In the WAVE trial over 2.100 patients with peripheral vascular disease were randomised to the combination of oral anticoagulation (target INR 2-3, achieved INR 2.2) plus aspirin, or to aspirin alone and followed for nearly 3 years (15).
- In the combination therapy, no benefit on cardiovascular death, myocardial infarction or stroke was observed, but there was a 3.5 times increase in severe bleeding complications including cerebral haemorrhage. Life-threatening bleeding was seen in 4.0 % on the combination therapy versus 1.2 % with aspirin alone (p < 0.001).

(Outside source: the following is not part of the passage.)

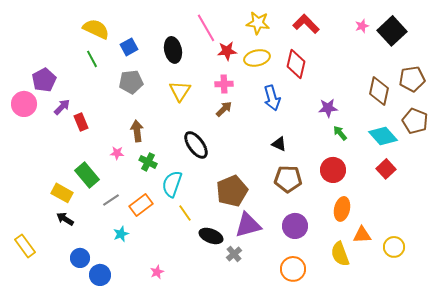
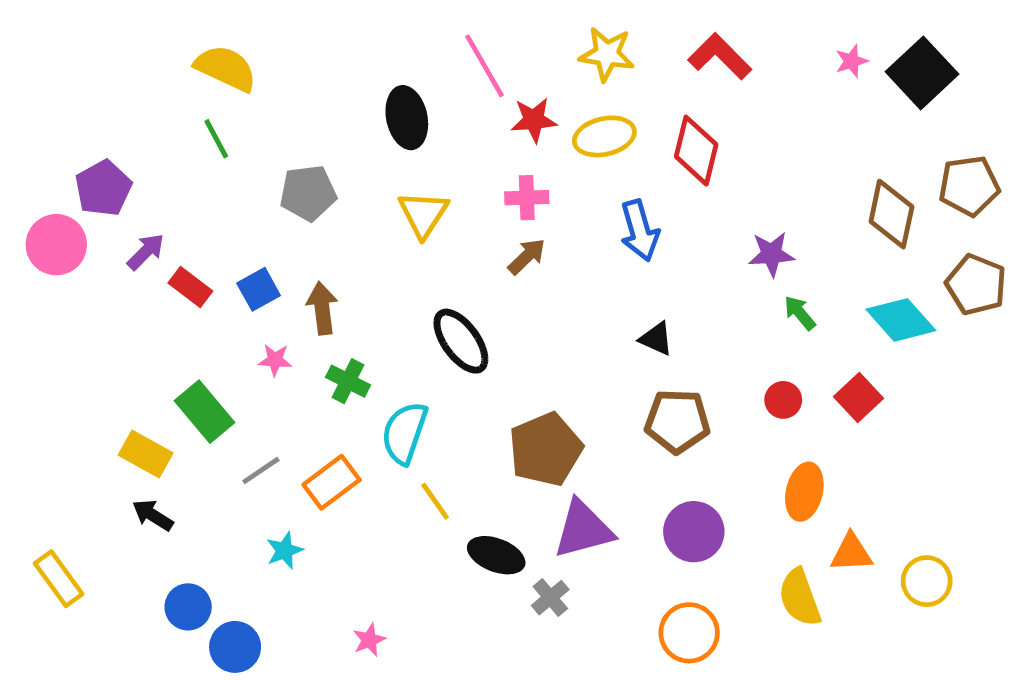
blue square: (129, 47) -> (259, 289), moved
red rectangle: (81, 122) -> (190, 287), turned -30
red square: (386, 169) -> (858, 398), moved
red circle: (333, 170) -> (783, 400), size x0.6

Anand et al recently reported a meta-analysis of nine randomised trials of oral anticoagulants compared with control (no treatment) involving 4889(16). They found that
- The combination of OAC plus aspirin was not more effective than aspirin alone, with higher rates of mortality and major haemorrhage and no reduction in graft loss.
- Moderate intensity warfarin treatment (INR 2.5) would be acceptable in the presence of coexisting indications such as atrial fibrillation or recent venous thrombosis, although it might also be considered for patients with a history of peripheral graft occlusion.
The content of this article reflects the personal opinion of the author/s and is not necessarily the official position of the European Society of Cardiology.